To be sure, the stigmatization of and ongoing debates around the criminalization of sex work remain a major barrier to meaningful engagement of sex workers in global development frameworks more generally. An online consultation on its sex worker policy initiated by UN Women in late 2016 was met with criticism among rights activists who pointed out that the short consultation period and online platform effectively excluded voices from the most marginalized.

“In general, I would not say that the SDGs have done any miracles for sex workers,” Nadia van der Linde at the Red Umbrella Fund observes, noting that it’s difficult to identify instances where the SDG framework has helped to leverage funding for this much-stigmatized group.

Among the specific populations groups for whom we track funding as part of the Advancing Human Rights research, foundation funding for sex workers is especially small: just .2 percent of human rights funding from 2011-2015. Over the 5-year period, funding spiked in 2013 but on average, hovered around $4 million per year. Funding for areas representing a small proportion of funding are particularly susceptible to dramatic shifts in year-to-year grantmaking levels due to the actions of one or a few foundations or the awarding of a very small number of very large grants. A more in-depth 2014 study authored by Red Umbrella Fund, among others, identified a total of $11 million in 2013, in part due targeted data collection from grantmakers not included in our data set. Both research initiatives support the finding that the number of funders providing substantial and ongoing support to support sex worker’s human rights organizing through strategic and sustainable investments is very small.

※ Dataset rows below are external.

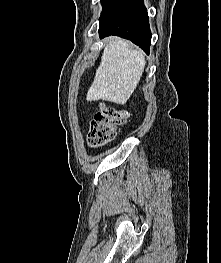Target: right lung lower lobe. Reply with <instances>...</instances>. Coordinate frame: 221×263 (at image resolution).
I'll return each instance as SVG.
<instances>
[{
  "label": "right lung lower lobe",
  "instance_id": "obj_1",
  "mask_svg": "<svg viewBox=\"0 0 221 263\" xmlns=\"http://www.w3.org/2000/svg\"><path fill=\"white\" fill-rule=\"evenodd\" d=\"M100 37L116 35L131 40L149 54L151 32L143 0H113L102 11Z\"/></svg>",
  "mask_w": 221,
  "mask_h": 263
}]
</instances>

Based on the data, it’s difficult to point to a sustained trend in foundation funding for sex workers. Bilateral and multilateral funding for sex worker rights, on the other hand, plummeted from 2011-2015, falling from a peak of $30.7 million awarded in 2012, when contributions from Sweden and the Global Fund accounted for the vast majority of funding, to just $2.4 million awarded in 2015. This precipitous drop may be related to criticism leveled against SIDA, Sweden’s development agency, by Swedish women’s groups for its support of organizations that favor the decriminalization of sex work.

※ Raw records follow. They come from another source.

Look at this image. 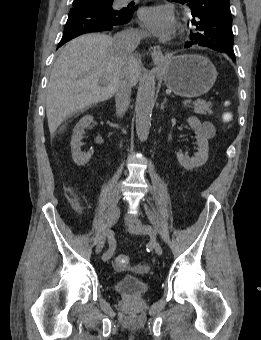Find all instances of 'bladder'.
<instances>
[{
  "instance_id": "obj_1",
  "label": "bladder",
  "mask_w": 261,
  "mask_h": 340,
  "mask_svg": "<svg viewBox=\"0 0 261 340\" xmlns=\"http://www.w3.org/2000/svg\"><path fill=\"white\" fill-rule=\"evenodd\" d=\"M114 288L121 295L133 298L143 295L148 285L144 279L127 274L117 279Z\"/></svg>"
}]
</instances>
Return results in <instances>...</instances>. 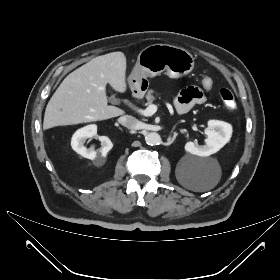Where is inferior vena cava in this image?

These statistics seem to require more investigation as sex workers human rights defenders do not consider the findings in congruence with reality, and question whether some of the disbursements identified here – particularly those awarded by the United States and Sweden – truly support the human rights of sex workers. This feedback also emphasizes the need for more in-depth, context-specific research, particularly where the intention of a particular grant is difficult to distill through algorithmic searches.


In the words of HRFN’s Sarah Tansey, “Human rights funders and advocates successfully ensured that the SDGs incorporated a human rights lens. Advocates now work to hold governments accountable to those commitments – and it’s up to philanthropy to determine where its support can help fill the gaps.” We hope the Advancing Human Rights research can help in this effort — providing insights into who’s funding what, where to spark candid conversation around critical questions: Who’s being left behind? And what can we do to ensure the SDGs are truly inclusive?